Sempre più spesso si sente parlare dell’indice glicemico degli alimenti e di quanto sia importante tenere conto di questo valore per prevenire diabete, obesità e malattie cardiovascolari ma anche per migliorare le prestazioni sportive. È necessario però fare chiarezza su questo argomento. Infatti, non sempre scegliere un alimento a basso indice glicemico può fare bene: a volte, se assunto in quantità elevate, può provocare iperglicemia. Così come non devono essere evitati tutti gli alimenti ad alto indice glicemico: ce ne sono alcuni che, se consumati in quantità moderate, presentano interessanti qualità nutritive. Ciò che conta quindi è la quantità in cui un cibo viene assunto. Ecco perché è importante tenere conto sia dell’Indice Glicemico ma anche del Carico Glicemico, se si vuole seguire una dieta sana e bilanciata.

Cosa si intende per Indice Glicemico e Carico Glicemico.

L’Indice Glicemico (IG) indica la velocità con cui aumenta la glicemia nel sangue in seguito all’assunzione di 50 gr di un alimento contenente carboidrati. Un cibo con un IG alto produce un grande picco momentaneo di glucosio nel sangue, al contrario, un alimento con IG basso causa un’elevazione più lenta e sostenuta della glicemia. Lo standard di riferimento è l’indice glicemico del pane bianco, ovvero IG=100. Il Carico Glicemico (CG) è l’impatto glicemico di un dato alimento in base alla quantità in cui viene assunto. Lo si calcola moltiplicando l’indice glicemico per la quantità in grammi di carboidrati contenuti nel cibo. Il risultato deve essere diviso per 100 (valore glicemico di riferimento). Per quanto riguarda il Carico Glicemico, può essere di aiuto classificare gli alimenti sulla base dei seguenti valori:

  • Cibo a carico glicemico BASSO fino a 10
  • Cibo a carico glicemico MODERATO da 11 a 19
  • Cibo a carico glicemico ALTO per valori maggiori di 20

In linea generale possiamo dire che incide significativamente sul livello di glucosio nel sangue l’assunzione di cibo a basso o medio indice glicemico se consumato in grandi quantità, rispetto a un cibo ad alto indice glicemico consumato in quantità esigue.

Indice Glicemico, Carico Glicemico e attività fisica

Vediamo ora come tenere conto dell’IG e del CG quando si pratica il running.

Cosa mangiare prima di correre

Prima dell’attività fisica è consigliabile assumere cibi che, a parità di Carico Glicemico, presentano un Indice Glicemico più basso. In questo modo si prolunga la sensazione di sazietà ma soprattutto la disponibilità di zuccheri nel sangue. Via libera quindi a cereali integrali, frutta, verdure e legumi: fonti naturali di fibre e quindi perfetti per tenere sotto controllo il livello di glucosio nel sangue, i trigliceridi e il colesterolo. Assolutamente da evitare dolci, bevande zuccherate e qualsiasi altro elemento elaborato, oltre a cereali stracotti: meglio al dente. Se non si vuole impazzire controllando a ogni pasto l’Indice Glicemico di ogni alimento ecco un trick, forse già conosciuto ai più, ma che è sempre bene ricordare: associate sempre ai carboidrati dei cereali integrali, degli ortaggi e/o dei cibi proteici magri e mai dimenticare qualche cucchiaino di olio extravergine di oliva. In questo modo si può essere certi di seguire un’alimentazione equilibrata a basso impatto glicemico senza ammattire con tabelle e valori.

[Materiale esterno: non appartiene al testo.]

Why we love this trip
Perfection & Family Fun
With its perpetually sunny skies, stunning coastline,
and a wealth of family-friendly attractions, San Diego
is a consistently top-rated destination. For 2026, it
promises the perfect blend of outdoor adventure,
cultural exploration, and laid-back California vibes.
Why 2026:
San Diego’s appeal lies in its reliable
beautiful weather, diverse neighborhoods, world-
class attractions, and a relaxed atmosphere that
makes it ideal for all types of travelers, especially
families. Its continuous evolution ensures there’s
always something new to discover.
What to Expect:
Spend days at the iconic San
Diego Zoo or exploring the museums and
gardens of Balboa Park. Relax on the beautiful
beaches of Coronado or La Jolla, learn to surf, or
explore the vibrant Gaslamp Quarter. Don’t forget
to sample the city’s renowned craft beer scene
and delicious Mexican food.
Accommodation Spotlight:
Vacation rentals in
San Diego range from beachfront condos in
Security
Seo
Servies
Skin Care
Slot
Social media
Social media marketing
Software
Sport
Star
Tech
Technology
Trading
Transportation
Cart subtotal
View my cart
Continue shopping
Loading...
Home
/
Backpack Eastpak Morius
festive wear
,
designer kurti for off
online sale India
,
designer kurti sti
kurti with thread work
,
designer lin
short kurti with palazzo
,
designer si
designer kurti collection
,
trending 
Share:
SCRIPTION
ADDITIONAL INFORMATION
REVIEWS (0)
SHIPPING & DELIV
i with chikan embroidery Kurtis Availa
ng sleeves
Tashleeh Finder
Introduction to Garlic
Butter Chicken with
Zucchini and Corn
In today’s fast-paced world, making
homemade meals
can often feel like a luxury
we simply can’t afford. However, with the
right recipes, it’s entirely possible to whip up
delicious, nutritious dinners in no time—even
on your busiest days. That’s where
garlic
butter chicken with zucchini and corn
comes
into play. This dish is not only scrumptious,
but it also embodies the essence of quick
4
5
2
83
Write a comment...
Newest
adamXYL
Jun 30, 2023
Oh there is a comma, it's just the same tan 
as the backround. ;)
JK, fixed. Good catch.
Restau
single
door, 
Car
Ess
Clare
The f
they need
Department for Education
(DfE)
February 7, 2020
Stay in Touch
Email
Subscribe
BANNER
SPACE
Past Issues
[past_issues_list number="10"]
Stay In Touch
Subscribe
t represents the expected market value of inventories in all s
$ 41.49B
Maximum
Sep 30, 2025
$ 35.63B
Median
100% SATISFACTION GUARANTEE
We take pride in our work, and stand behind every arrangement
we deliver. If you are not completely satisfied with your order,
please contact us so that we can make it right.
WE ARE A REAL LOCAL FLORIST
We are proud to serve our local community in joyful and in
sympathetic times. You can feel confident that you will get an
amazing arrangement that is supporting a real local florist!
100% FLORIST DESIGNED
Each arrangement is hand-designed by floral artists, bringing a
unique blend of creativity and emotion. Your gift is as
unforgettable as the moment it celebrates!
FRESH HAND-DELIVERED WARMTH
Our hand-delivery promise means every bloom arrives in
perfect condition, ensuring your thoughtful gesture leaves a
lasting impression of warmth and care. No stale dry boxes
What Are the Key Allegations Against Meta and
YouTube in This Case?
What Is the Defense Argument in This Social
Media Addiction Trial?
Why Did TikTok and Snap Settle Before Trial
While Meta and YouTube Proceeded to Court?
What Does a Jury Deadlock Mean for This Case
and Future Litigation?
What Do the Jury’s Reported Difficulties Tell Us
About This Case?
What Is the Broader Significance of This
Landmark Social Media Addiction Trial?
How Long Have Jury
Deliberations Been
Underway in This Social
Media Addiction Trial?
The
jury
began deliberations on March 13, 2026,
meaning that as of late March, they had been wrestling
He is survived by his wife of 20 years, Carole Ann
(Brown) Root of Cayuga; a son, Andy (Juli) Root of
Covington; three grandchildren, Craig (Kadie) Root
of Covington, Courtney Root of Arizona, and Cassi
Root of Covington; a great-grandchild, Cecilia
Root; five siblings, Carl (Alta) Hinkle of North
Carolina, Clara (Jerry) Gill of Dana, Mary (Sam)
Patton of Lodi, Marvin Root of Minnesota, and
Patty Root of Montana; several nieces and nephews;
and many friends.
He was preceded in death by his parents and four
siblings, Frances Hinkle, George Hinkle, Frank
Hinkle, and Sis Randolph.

Cosa mangiare durante la corsa

Durante lo sforzo fisico, specialmente se è ad alta intensità, è necessario reintegrare acqua, sali minerali, sodio, potassio e cloro, ovvero quegli elementi fondamentali per il funzionamento dei muscoli. Bere è fondamentale ma anche assumere cibi liquidi, appositamente creati per i runners e disponibili in comode bustine tascabili. Si tratta di gel perlopiù composti da zuccheri, vitamine, amminoacidi ramificati e caffeina. Chi si sentisse a proprio agio a correre assumendo cibi più consistenti può puntare su banane e biscotti secchi.

Cosa mangiare dopo la corsa

Dopo una bella corsa è sempre meglio assumere cibi a medio e alto Indice Glicemico. In questo modo si favorisce la produzione di insulina, che in situazioni come queste permette un recupero più veloce, ripristina le scorte di glicogeno, favorisce l’assorbimento dei principi nutritivi del cibo e la rigenerazione dei tessuti.